'''

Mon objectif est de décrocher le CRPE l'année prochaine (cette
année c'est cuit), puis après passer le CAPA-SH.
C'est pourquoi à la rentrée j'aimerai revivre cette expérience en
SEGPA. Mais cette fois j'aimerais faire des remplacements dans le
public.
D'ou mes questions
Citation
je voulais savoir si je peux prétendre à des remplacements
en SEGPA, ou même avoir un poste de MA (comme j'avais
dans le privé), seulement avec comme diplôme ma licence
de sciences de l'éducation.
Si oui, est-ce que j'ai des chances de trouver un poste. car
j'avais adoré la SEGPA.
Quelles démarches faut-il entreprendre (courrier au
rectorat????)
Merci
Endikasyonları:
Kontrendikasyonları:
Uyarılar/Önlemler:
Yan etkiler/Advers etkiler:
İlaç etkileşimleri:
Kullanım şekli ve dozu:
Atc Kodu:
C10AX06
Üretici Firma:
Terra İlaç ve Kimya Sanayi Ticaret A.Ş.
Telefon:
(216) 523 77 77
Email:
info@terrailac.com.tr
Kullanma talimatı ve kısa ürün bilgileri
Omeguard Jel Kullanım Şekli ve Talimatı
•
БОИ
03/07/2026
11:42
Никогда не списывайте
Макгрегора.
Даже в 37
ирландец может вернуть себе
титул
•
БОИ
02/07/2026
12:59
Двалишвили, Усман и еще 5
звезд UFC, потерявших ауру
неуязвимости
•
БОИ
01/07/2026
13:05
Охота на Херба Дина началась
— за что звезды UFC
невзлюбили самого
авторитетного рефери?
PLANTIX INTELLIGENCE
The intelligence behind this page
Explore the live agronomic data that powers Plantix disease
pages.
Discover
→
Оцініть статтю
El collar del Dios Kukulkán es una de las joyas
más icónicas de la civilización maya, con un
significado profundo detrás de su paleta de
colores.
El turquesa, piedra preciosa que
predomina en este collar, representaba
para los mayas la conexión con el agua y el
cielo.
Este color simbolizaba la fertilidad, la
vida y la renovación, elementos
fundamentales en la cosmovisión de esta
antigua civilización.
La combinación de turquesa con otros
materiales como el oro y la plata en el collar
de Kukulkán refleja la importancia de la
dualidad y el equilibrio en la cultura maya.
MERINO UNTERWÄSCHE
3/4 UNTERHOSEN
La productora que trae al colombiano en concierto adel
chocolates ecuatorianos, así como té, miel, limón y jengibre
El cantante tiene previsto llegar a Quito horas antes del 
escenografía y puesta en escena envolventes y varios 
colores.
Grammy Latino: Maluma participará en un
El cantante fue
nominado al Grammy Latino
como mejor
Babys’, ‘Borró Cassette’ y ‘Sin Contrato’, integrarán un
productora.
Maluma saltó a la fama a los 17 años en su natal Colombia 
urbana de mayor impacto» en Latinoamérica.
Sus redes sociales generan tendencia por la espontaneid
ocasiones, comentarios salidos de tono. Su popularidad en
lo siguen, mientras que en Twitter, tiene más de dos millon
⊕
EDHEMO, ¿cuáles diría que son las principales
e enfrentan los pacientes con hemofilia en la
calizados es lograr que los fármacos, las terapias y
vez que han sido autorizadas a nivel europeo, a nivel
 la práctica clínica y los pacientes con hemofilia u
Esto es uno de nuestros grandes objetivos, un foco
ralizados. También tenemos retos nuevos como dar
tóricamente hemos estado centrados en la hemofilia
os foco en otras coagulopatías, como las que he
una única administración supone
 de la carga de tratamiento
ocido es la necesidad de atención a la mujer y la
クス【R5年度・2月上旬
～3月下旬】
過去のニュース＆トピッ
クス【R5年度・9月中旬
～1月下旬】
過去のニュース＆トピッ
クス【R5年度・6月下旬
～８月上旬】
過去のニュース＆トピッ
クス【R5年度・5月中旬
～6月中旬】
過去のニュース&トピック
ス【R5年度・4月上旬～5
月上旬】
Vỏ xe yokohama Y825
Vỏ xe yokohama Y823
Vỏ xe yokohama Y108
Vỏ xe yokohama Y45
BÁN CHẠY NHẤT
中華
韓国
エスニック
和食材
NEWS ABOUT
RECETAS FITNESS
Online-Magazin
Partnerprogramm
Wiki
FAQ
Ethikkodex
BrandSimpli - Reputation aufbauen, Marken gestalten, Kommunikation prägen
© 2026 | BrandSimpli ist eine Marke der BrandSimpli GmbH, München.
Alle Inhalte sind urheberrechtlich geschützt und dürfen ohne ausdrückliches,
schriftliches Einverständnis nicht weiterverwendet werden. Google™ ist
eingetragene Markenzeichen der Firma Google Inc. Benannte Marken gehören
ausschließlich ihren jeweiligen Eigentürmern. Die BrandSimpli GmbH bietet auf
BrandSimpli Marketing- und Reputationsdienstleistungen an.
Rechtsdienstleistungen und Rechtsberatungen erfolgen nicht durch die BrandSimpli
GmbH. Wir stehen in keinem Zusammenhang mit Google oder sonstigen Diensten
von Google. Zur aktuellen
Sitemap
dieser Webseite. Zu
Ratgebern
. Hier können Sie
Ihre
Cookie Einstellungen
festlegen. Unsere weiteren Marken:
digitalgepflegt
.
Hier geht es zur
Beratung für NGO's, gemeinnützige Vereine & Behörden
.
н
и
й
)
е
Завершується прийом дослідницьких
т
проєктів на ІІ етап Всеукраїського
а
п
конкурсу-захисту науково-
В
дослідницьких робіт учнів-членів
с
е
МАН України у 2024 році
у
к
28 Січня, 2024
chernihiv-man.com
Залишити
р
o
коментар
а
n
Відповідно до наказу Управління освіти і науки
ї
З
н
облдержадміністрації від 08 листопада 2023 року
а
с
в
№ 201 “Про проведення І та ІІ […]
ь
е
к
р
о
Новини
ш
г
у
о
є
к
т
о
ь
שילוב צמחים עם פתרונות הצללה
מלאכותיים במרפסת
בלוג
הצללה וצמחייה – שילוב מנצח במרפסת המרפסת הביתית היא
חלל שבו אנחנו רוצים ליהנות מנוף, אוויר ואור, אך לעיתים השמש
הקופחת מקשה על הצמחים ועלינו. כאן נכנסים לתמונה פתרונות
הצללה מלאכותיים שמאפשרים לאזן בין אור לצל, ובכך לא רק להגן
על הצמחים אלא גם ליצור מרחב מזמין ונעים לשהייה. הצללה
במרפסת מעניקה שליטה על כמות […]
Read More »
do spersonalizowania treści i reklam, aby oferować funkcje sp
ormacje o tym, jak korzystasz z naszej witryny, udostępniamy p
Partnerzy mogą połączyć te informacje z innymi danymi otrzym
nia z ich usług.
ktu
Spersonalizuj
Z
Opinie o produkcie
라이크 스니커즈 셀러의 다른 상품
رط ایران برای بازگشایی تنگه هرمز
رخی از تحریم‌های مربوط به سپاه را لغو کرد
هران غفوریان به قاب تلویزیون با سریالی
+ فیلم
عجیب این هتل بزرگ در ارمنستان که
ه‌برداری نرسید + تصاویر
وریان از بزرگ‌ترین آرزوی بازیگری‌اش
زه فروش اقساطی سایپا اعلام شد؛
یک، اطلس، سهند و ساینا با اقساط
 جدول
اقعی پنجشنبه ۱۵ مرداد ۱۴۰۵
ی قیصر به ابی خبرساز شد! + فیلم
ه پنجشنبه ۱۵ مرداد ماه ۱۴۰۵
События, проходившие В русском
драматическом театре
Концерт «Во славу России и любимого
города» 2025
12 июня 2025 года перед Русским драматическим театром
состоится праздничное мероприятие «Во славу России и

'''

_TASK GOAL_: Please count the lines in the data that include the word "pacientes" and report the number by itself.

_EXERCISE OUTPUT_: 2